Tell me how many lines in the entries below contain the word "from"; reply with the number and nothing else.

Supplied material |
▼▼▼
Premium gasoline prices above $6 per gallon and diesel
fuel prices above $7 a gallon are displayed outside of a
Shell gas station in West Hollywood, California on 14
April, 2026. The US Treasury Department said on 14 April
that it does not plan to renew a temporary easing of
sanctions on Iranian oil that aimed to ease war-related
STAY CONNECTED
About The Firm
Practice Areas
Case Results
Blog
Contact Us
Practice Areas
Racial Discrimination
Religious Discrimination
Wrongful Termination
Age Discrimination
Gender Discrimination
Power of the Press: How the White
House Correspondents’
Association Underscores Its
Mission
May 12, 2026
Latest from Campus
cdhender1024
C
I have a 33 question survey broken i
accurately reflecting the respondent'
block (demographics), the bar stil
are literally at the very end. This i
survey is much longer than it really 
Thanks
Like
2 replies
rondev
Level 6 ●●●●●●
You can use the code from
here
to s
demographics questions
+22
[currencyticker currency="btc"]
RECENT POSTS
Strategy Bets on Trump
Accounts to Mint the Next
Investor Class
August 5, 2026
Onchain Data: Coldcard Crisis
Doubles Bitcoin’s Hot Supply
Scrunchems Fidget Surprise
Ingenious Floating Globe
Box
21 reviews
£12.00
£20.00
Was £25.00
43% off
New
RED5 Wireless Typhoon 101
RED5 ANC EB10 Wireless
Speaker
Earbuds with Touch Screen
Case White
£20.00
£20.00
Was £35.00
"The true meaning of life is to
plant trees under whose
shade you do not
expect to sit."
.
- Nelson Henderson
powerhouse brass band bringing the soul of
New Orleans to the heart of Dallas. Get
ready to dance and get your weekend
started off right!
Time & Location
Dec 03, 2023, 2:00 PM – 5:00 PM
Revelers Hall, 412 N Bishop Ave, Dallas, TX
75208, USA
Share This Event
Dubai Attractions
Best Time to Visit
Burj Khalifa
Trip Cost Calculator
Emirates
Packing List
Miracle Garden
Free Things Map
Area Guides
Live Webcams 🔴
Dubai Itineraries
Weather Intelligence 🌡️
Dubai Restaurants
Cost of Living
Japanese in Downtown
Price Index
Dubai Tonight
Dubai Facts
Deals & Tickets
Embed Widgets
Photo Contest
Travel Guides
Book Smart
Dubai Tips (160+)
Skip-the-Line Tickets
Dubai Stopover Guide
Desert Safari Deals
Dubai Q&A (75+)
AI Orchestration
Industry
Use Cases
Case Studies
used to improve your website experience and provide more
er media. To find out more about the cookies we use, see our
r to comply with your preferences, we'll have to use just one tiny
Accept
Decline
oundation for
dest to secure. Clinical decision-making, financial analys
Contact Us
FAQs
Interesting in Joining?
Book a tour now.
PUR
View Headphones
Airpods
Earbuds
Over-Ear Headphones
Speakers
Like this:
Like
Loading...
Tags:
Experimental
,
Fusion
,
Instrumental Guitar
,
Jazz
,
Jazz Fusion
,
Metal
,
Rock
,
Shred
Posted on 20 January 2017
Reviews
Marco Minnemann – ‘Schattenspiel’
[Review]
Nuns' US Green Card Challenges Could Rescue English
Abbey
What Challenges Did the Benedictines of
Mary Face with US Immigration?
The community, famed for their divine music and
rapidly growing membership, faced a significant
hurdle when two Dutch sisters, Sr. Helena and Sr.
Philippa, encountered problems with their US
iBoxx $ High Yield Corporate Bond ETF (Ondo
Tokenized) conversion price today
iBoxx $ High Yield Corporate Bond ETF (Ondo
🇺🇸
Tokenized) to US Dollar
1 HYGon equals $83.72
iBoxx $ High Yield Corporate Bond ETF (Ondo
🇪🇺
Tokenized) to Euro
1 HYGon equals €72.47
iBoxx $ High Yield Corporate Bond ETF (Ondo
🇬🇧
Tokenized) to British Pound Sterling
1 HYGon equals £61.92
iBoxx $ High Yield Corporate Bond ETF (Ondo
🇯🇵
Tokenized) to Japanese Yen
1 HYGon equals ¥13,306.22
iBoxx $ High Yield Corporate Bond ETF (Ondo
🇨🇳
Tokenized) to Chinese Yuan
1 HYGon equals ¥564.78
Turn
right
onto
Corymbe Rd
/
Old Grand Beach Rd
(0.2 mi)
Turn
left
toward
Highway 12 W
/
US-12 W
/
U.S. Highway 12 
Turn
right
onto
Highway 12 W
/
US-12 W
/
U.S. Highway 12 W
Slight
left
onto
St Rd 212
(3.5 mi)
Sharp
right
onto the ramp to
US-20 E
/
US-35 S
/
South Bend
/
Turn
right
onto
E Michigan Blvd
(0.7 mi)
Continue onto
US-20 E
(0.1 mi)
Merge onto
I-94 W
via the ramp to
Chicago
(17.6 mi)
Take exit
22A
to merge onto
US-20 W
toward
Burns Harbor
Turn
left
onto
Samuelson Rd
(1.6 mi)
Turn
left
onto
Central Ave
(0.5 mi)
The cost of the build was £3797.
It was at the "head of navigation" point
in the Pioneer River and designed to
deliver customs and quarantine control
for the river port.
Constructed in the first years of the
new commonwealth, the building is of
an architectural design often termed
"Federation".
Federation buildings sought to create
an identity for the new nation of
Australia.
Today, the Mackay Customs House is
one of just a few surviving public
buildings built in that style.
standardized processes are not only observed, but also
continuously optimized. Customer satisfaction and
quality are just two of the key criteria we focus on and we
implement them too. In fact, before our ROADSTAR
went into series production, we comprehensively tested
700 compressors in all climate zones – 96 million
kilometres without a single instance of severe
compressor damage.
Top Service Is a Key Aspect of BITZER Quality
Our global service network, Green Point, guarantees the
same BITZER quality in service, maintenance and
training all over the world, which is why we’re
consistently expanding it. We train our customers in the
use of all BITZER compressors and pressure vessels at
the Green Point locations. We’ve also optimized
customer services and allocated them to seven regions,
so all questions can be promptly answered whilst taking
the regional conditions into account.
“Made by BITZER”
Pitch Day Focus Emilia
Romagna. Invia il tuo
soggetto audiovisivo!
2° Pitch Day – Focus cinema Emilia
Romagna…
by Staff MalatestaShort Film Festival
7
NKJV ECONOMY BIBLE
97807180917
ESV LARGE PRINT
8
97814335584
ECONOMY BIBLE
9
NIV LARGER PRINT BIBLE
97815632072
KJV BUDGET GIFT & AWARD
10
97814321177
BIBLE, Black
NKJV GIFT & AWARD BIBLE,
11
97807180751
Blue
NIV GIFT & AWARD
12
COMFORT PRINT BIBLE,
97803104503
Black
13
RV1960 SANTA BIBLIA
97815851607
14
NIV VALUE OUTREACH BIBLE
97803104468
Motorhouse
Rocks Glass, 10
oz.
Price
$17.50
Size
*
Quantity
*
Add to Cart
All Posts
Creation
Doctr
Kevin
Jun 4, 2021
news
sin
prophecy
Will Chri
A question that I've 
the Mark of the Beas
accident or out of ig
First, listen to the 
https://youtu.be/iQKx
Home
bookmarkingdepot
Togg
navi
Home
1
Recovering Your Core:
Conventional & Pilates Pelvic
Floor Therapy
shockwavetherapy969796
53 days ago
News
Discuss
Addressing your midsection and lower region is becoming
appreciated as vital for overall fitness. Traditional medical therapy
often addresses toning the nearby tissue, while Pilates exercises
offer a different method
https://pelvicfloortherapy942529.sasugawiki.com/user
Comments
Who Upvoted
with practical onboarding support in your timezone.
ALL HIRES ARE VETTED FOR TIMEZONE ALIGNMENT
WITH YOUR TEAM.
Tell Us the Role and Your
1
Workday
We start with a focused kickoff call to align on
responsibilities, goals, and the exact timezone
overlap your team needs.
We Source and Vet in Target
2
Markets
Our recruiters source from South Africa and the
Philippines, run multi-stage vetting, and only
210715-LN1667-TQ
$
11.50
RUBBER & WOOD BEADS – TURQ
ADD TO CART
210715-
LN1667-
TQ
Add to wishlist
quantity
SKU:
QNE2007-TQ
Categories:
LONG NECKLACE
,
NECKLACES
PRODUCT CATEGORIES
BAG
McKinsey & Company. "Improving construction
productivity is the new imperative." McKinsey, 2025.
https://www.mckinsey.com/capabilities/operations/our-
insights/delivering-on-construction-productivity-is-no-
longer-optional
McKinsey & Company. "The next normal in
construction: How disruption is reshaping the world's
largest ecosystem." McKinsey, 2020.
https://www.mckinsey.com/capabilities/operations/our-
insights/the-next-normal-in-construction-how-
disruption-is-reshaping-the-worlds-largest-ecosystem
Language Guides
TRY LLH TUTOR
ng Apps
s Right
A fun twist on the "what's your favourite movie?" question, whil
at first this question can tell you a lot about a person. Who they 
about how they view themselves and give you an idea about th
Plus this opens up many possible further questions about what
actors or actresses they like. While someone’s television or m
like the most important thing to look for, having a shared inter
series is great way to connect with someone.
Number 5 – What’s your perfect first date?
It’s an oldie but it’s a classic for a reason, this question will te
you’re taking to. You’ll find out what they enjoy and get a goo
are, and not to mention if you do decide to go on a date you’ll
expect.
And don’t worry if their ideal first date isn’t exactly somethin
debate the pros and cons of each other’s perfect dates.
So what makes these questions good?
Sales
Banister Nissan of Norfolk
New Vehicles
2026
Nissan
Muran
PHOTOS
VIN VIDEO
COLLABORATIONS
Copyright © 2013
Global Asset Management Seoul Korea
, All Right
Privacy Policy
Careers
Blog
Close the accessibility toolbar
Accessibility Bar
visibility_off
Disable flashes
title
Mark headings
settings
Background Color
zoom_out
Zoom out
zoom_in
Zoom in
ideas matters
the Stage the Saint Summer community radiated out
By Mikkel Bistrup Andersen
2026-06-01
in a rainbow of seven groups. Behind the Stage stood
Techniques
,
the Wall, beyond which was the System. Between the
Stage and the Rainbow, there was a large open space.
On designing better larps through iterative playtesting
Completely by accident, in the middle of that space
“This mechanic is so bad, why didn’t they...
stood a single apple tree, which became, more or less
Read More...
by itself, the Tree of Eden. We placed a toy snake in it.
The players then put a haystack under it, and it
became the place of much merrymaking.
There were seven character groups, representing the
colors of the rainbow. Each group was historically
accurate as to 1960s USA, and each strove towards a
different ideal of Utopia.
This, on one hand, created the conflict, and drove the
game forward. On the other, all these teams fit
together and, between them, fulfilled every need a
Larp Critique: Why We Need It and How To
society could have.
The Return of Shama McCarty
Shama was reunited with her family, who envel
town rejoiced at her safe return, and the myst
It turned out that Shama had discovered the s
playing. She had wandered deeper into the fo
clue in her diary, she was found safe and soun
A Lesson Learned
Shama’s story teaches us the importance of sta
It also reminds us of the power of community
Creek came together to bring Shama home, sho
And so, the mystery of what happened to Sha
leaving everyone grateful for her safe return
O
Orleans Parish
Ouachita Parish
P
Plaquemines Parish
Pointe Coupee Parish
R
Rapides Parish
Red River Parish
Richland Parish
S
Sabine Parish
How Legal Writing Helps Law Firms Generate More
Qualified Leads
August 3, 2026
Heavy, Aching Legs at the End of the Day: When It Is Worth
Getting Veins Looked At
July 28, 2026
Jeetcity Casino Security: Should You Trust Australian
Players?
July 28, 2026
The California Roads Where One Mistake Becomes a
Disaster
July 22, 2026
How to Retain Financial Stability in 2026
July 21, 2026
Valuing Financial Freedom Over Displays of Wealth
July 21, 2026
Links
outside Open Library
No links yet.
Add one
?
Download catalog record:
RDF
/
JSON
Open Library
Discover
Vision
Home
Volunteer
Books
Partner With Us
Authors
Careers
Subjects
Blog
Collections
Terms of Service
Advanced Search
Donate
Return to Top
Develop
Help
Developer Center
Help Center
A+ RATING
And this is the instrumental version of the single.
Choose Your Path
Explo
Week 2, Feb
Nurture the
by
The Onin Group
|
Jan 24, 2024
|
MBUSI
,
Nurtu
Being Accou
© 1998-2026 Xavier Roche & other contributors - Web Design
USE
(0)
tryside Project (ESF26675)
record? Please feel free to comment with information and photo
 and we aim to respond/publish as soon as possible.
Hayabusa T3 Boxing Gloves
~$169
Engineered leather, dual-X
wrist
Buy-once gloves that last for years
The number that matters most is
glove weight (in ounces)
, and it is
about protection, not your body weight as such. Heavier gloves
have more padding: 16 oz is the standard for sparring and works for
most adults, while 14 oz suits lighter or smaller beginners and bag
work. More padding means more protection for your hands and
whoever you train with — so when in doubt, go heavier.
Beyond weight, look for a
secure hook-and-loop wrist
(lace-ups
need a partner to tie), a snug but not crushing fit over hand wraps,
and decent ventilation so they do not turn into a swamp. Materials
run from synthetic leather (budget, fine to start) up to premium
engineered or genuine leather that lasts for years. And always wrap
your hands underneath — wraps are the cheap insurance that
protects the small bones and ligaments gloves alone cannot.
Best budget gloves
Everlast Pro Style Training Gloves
▲▲▲
Expected output |
4